- _AIM OF THE TASK_:
Make a verbatim copy of all the records. Skip every image.

- _RECORDS PROVIDED_:
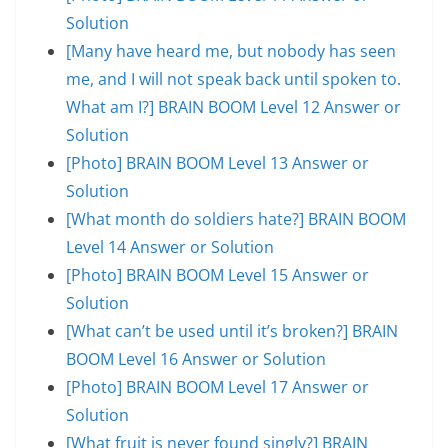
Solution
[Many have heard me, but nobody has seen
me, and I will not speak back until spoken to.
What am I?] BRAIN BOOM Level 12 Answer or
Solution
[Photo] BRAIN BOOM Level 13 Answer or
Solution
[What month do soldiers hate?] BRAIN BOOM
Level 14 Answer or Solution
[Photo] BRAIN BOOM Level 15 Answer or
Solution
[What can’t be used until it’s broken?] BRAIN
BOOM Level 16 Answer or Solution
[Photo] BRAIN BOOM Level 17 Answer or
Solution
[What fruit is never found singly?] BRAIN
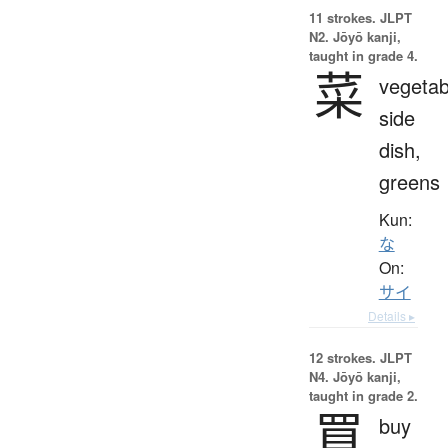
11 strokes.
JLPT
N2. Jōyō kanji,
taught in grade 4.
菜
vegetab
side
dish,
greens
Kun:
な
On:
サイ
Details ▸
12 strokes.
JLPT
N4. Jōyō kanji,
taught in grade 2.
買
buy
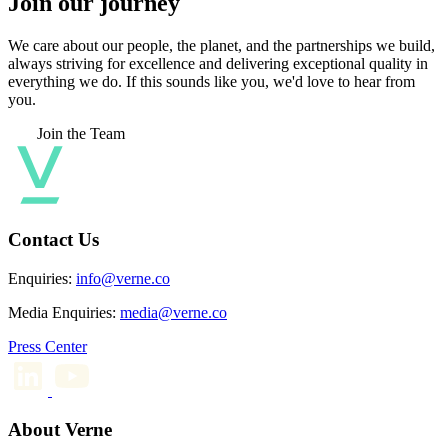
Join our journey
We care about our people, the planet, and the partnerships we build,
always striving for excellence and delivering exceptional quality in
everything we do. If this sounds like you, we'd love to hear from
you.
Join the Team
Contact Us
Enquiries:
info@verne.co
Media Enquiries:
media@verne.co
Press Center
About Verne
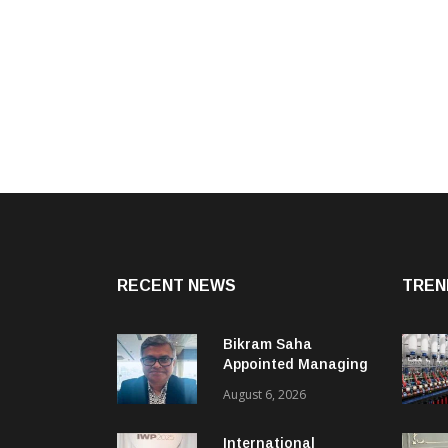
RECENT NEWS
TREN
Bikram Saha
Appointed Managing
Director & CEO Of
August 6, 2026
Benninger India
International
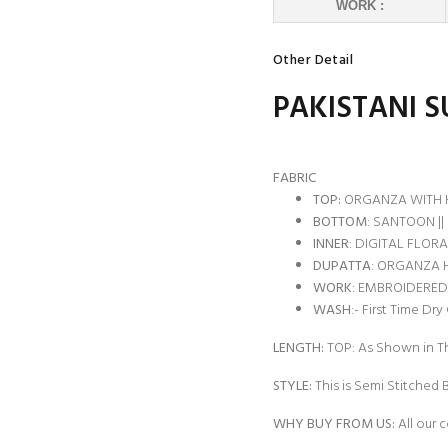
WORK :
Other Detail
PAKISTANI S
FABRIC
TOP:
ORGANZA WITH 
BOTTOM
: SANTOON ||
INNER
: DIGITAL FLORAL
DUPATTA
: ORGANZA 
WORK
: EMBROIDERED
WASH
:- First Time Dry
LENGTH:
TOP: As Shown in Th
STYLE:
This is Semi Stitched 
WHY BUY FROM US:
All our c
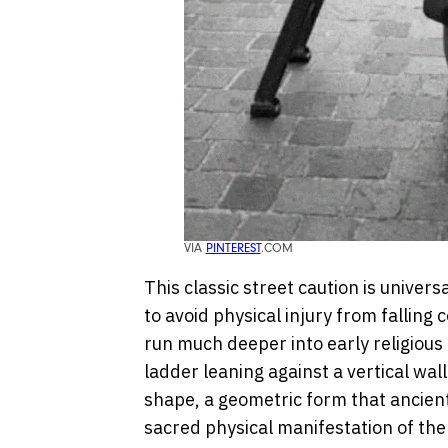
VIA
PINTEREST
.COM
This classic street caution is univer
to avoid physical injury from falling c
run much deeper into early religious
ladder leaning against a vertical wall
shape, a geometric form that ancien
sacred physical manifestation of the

- _ANSWER SECTION_:
Solution
[Many have heard me, but nobody has seen
me, and I will not speak back until spoken to.
What am I?] BRAIN BOOM Level 12 Answer or
Solution
[Photo] BRAIN BOOM Level 13 Answer or
Solution
[What month do soldiers hate?] BRAIN BOOM
Level 14 Answer or Solution
[Photo] BRAIN BOOM Level 15 Answer or
Solution
[What can’t be used until it’s broken?] BRAIN
BOOM Level 16 Answer or Solution
[Photo] BRAIN BOOM Level 17 Answer or
Solution
[What fruit is never found singly?] BRAIN
11 strokes.
JLPT
N2. Jōyō kanji,
taught in grade 4.
菜
vegetab
side
dish,
greens
Kun:
な
On:
サイ
Details ▸
12 strokes.
JLPT
N4. Jōyō kanji,
taught in grade 2.
買
buy
Join our journey
We care about our people, the planet, and the partnerships we build,
always striving for excellence and delivering exceptional quality in
everything we do. If this sounds like you, we'd love to hear from
you.
Join the Team
Contact Us
Enquiries:
info@verne.co
Media Enquiries:
media@verne.co
Press Center
About Verne
RECENT NEWS
TREN
Bikram Saha
Appointed Managing
Director & CEO Of
August 6, 2026
Benninger India
International
WORK :
Other Detail
PAKISTANI S
FABRIC
TOP:
ORGANZA WITH 
BOTTOM
: SANTOON ||
INNER
: DIGITAL FLORAL
DUPATTA
: ORGANZA 
WORK
: EMBROIDERED
WASH
:- First Time Dry
LENGTH:
TOP: As Shown in Th
STYLE:
This is Semi Stitched 
WHY BUY FROM US:
All our c
VIA
PINTEREST
.COM
This classic street caution is univer
to avoid physical injury from falling c
run much deeper into early religious
ladder leaning against a vertical wall
shape, a geometric form that ancien
sacred physical manifestation of the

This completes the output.